The Fifth Circuit held last year that there is “no historical justification for disarming a sober citizen not presently under an impairing influence” even though that person regularly uses illegal drugs. It applied that precedent in the present case. Conflicting decisions are described in the Government’s certiorari petition (i.e., its request that the Supreme Court take up the case):
The decision below also warrants further review because it forms part of a three-way circuit conflict. One court, the Seventh Circuit, has held that Section 922(g)(3) complies with the Second Amendment, at least as a general matter. In United States v. Yancey, 621 F.3d 681 (2010), the Seventh Circuit concluded that the Amendment allows Congress to disarm “categories” of “presumptively risky people” and that “habitual drug abusers” form one such category. Id. at 683; see id. at 682-687. Although Yancey predated Bruen, it relied on the history-and-tradition test that Bruen approved, not on the levels-of-scrutiny approach that Bruen rejected. See id. at 683-686 (drawing analogies to historical laws imposing categorical restrictions). District courts in the Seventh Circuit have accordingly continued to follow Yancey even after Bruen.

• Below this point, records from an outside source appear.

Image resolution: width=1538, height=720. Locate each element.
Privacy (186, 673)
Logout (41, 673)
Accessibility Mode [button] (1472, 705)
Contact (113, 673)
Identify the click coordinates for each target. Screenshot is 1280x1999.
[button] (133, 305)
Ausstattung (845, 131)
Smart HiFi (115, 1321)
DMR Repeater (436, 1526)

A second court, the Eighth Circuit, has declared that Section 922(g)(3) violates the Second Amendment in a wide range of applications. It has concluded that “[n]othing in our tradition allows disarmament simply because [a defendant] belongs to a category of people, drug users, that Congress has categorically deemed dangerous.” United States v. Cooper, 127 F.4th 1092, 1096 (8th Cir. 2025). In its view, the Second Amendment instead requires some form of “individualized assessment.” Ibid. Under the Eighth Circuit’s approach, the government may apply Section 922(g)(3) only if it can make a case-by-case showing that drug use caused the defendant to “pose a credible threat to the physical safety of others,” to act like someone who is “mentally ill,” or to “induce terror.” Ibid. (citation omitted). Applying that approach, the Eighth Circuit has vacated two Section 922(g)(3) convictions, remanding the cases for the district courts to decide in the first instance whether disarming the defendants “line[s] up with the case-by-case historical tradition.” Id. at 1097; see United States v. Baxter, 127 F.4th 1087, 1090-1092 (8th Cir. 2025).

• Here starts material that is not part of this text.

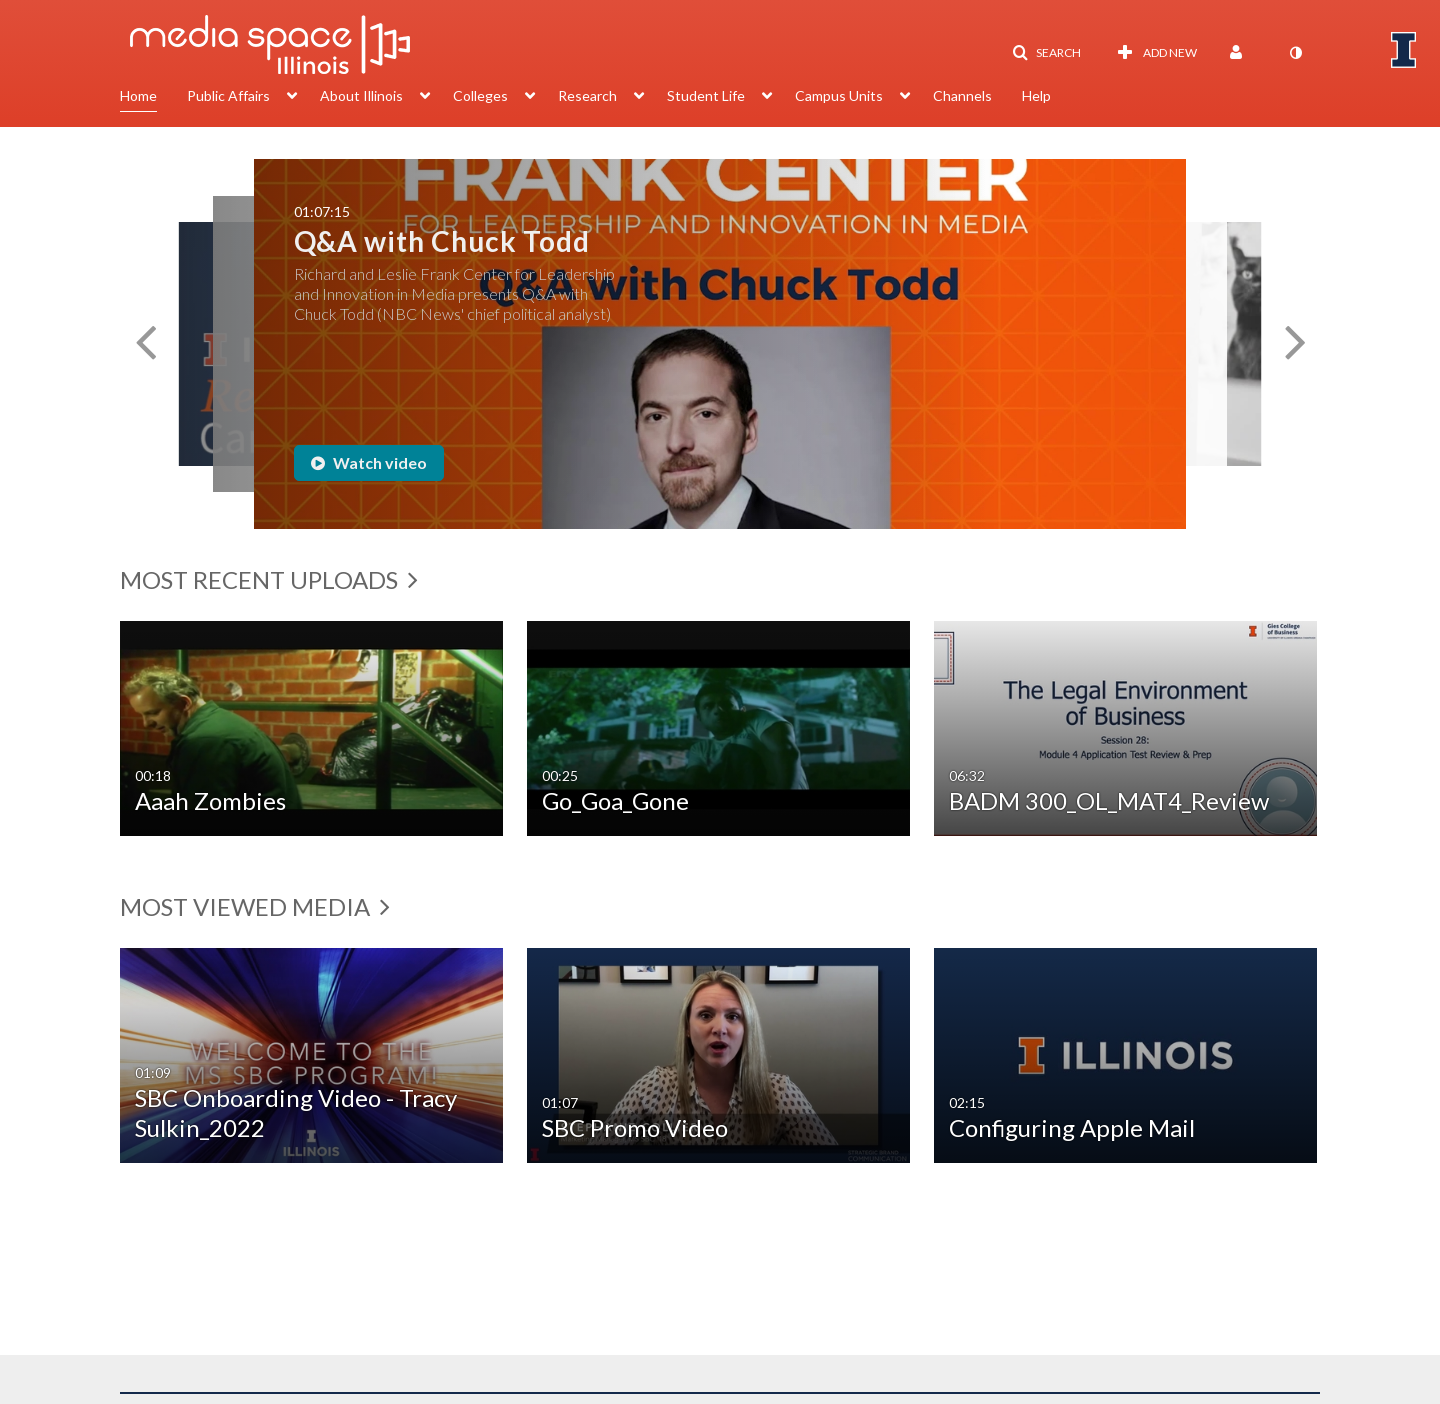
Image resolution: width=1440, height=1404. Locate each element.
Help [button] (1036, 95)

The Fifth Circuit has adopted an even stricter test. On its approach, the government generally may apply Section 922(g)(3) only to those who were “intoxicated at the time” they possessed firearms. Connelly, 117 F.4th at 272. The court also has left open the possibility that the government could “[p]erhaps” apply the statute in a case where the drugs were “so powerful” that they left someone “permanently impaired in a way comparable to severe mental illness.” Id. at 277.
Why the present Supreme Court considers Second Amendment cases to be worthy of such a large portion of its docket when anti-original interpretations of other provisions of the Constitution cause miscarriages of justice on a much broader scale in criminal cases nationwide every day remains a mystery.